La SCP CENTREHUIS et [Y] [K], commissaires de justice, intimés, demandent pour leur part à la cour, dans leurs dernières écritures en date du 2 avril 2024, à la lecture desquelles il est également expressément renvoyé pour plus ample exposé des moyens en application des dispositions de l'article 455 du code de procédure civile, de déclarer, à titre principal, irrecevable l'appel interjeté par Monsieur [R] et, à titre subsidiaire, de confirmer les dispositions du jugement entrepris, de débouter Monsieur [R] de l'ensemble de ses demandes et de le condamner à leur verser une indemnité de 3000 € à chacun au titre des dispositions de l'article 700 du code de procédure civile ainsi qu'aux entiers dépens.
La caisse primaire d'assurance-maladie de l'Yonne n'a pas constitué avocat devant la cour, mais a fait parvenir un courrier électronique le 6 mai 2024 dans lequel elle sollicite que l'appel de Monsieur [R] soit déclaré irrecevable, que le jugement soit confirmé et que l'appelant soit condamné à lui verser la somme de 500 € « en réparation du préjudice de désorganisation de la CPAM ».
SUR QUOI
Il doit être rappelé, à titre liminaire, que s'agissant d'une procédure avec représentation obligatoire, la cour n'est pas valablement saisie des prétentions contenues dans le courrier électronique adressé le 6 mai 2024 par la caisse primaire d'assurance-maladie de l'Yonne, laquelle n'a pas dûment constitué avocat.
I) Sur la recevabilité de l'appel de Monsieur [R] :
Selon les articles R. 121-19 et R. 121-20 du code des procédures civiles d'exécution « sauf dispositions contraires, la décision du juge de l'exécution peut être frappée d'appel à moins qu'il ne s'agisse d'une mesure d'administration judiciaire » et « le délai d'appel est de quinze jours à compter de la notification de la décision. L'appel est formé, instruit et jugé selon les règles applicables à la procédure prévue à l'article 905 du code de procédure civile ou à la procédure à jour fixe ».
Il résulte des pièces du dossier (pièce numéro 23 du dossier de l'appelant) que la décision rendue le 12 décembre 2023 par le juge de l'exécution du tribunal judiciaire de Châteauroux a fait l'objet d'une notification par le greffe de cette juridiction par courrier recommandé portant le numéro 2C18033792106 daté du 20 décembre 2023.
Si l'accusé de réception de celui-ci comporte la signature de l'appelant et la mention de la date « 23/12/2023 », il convient de constater, d'une part, que cette date n'a pas été mentionnée après les termes « distribué le », mais après les termes « présenté / avisé le » et, d'autre part, que la fiche de suivi du courrier recommandé 2C18033792106 établie par la Poste (pièce numéro 24) montre que celui-ci a, en réalité, « été distribué à son destinataire contre sa signature » le jeudi 4 janvier 2024.
Il en résulte que l'appel interjeté par Monsieur [R] le 15 janvier 2024, soit dans le délai de 15 jours prescrit par les textes ci-dessus rappelés, devra être déclaré recevable.

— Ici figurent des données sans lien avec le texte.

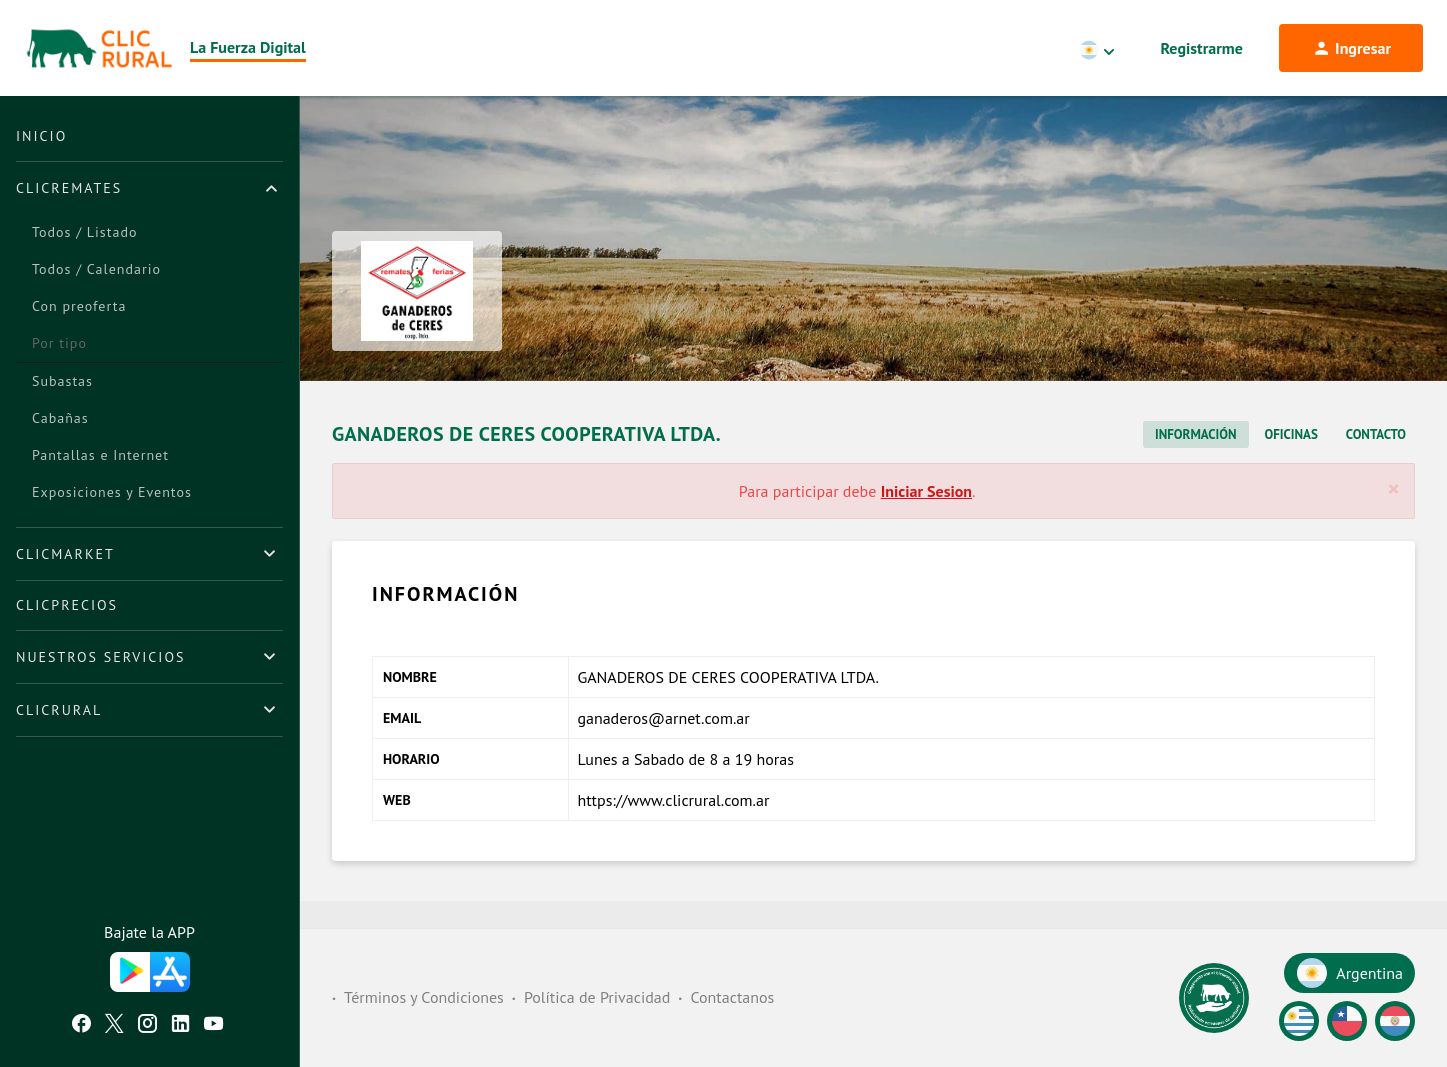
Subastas (62, 381)
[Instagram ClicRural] (147, 1026)
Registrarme (1202, 48)
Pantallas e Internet (100, 455)
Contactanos (732, 998)
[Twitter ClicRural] (114, 1026)
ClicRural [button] (59, 710)
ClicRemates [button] (69, 188)
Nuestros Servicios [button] (100, 657)
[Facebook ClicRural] (81, 1026)
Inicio (41, 136)
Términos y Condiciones (424, 998)
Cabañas (60, 418)
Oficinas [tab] (1291, 460)
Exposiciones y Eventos (112, 492)
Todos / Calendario (96, 269)
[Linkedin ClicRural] (180, 1026)
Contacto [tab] (1376, 460)
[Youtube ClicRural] (213, 1026)
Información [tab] (1195, 460)
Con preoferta (79, 306)
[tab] (149, 188)
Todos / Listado (84, 232)
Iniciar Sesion (926, 517)
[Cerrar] (1393, 515)
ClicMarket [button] (65, 554)
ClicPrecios (67, 605)
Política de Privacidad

II) sur les demandes formées par Monsieur [R] :
Il doit être rappelé qu'en application du 3ème alinéa de l'article 954 du code de procédure civile, « la cour ne statue que sur les prétentions énoncées au dispositif et n'examine les moyens au soutien de ces prétentions que s'ils sont invoqués dans la discussion »
Dès lors, la cour n'est saisie, outre la demande d'annulation de la saisie-attribution du 28 juin 2023, que de la demande, figurant au dispositif des dernières écritures de l'appelant notifiées par RPVA le 17 mai 2024, tendant à la condamnation de la SCP Centrehuis, de Me [K] et de la CPAM de l'Yonne au paiement de la somme de 5500 € à titre de dommages-intérêts, en dépit des énonciations figurant en page 7 desdites écritures faisant état d'un « préjudice moral qui peut être estimé à 5000 € » ainsi que d'un préjudice matériel résultant de la privation de son véhicule entre le 14 juin et courant septembre 2023 « qui peut être estimé à 5000 € ».
Au soutien de ses demandes, Monsieur [R] rappelle en premier lieu que selon l'article 1240 du code civil, tout fait quelconque de l'homme, qui cause à autrui un dommage, oblige celui par la faute duquel il est arrivé à le réparer.
Il reproche à la SCP CENTREHUIS et à Maître [K] d'avoir commis une faute au sens de ce texte en engageant à son encontre des actes de recouvrement forcé et en maintenant des saisies conservatoires après le 14 juin 2023, date à laquelle la caisse primaire d'assurance-maladie leur avait pourtant demandé de mettre un terme au recouvrement forcé et aux mesures conservatoires.
Il doit être à cet égard rappelé qu'en application du premier alinéa de l'article L. 111-8 du code des procédures civiles d'exécution, « à l'exception des droits proportionnels de recouvrement ou d'encaissement qui peuvent être mis partiellement à la charge des créanciers dans des conditions fixées par décret en Conseil d'Etat, les frais de l' exécution forcée sont à la charge du débiteur, sauf s'il est manifeste qu'ils n'étaient pas nécessaires au moment où ils ont été exposés ».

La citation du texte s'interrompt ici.